On Mon, 19 Aug 2002, Juergen Vigna wrote:

> > On more important things: what do you want to do with getISOEncoded or
> > whatever?
>
> Well the X input routine needs such a beast and we need it for the
> keyboard handling. Have a look at how this is encoded for the XForms
> frontend, now John has the problem that he doesn't have the base we
> use for the xforms frontend to call the appropriate X function for it
> and he's asking if someone knows about how to do it.
>
> Maybe Asger knows something about this and how it could be possible
> to encode maybe if we cry louder *ASGER* he will hear us ;)

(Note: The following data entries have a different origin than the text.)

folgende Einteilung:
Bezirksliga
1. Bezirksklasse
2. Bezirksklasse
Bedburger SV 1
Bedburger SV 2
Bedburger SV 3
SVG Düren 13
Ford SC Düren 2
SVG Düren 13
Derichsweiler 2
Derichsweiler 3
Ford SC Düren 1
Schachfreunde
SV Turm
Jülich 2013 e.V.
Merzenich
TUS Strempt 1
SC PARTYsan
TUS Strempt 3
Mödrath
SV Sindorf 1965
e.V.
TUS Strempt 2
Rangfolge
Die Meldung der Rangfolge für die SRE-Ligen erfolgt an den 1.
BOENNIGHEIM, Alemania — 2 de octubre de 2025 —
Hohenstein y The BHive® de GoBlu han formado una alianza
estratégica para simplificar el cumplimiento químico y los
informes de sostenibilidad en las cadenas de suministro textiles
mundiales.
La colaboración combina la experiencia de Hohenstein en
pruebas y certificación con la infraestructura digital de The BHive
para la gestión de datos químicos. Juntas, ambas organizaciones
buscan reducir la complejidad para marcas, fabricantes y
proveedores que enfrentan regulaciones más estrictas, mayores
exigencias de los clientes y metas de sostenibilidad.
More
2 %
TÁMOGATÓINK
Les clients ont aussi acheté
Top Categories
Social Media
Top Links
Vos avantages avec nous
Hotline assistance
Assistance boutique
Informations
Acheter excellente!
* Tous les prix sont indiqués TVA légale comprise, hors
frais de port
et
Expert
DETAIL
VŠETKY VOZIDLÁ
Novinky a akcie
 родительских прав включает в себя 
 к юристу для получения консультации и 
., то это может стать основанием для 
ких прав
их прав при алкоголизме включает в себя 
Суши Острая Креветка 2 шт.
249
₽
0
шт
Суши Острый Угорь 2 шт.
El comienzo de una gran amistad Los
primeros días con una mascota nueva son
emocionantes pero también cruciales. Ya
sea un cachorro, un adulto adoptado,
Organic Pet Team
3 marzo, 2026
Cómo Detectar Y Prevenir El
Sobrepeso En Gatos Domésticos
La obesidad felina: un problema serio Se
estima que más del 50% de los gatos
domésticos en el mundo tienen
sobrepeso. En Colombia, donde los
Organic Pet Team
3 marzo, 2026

I forget the exact prototype of this function, but I'm sure you can
implement it if you wriggle it to use a helper like this:

  char getISOEncoded(int unicode_character) {
    return unicode_character & 0xff;
  }

This will work for ISO-8859-1, and this will get you started.

If you want to do the real thing with support for ISO-8859-2 and other
encodings, then do like this:

  char getISOEncoded(int c) {
    if (c < 0x100) {
      // ISO-8859-1
      return c & 0xff; // This converts Unicode characters to ISO-8859-1
    }
    if (c is in ISO-8859-2) {
      return convert_unicode_to_iso8859_2(c);
    }
    if (c is in ISO-8859-3) {
      return convert_unicode_to_iso8859_3(c);
    }
    ..etc..

    if (c is X-encoding, where X is an 8-bit encoding) {
      return convert_unicode_to_X_encoding(c);
    }
  }

So, it is pretty easy, although a bit cumbersome to implement
all these "c is in X encoding" and convert_unicode_to_X functions.

I have tried to explain this before, but seemingly unsuccesful.
Please let me know if you understand now.

I do not believe X provides much help for this, except for maybe
the "convert_unicode_to_X" functions in modern X-versions.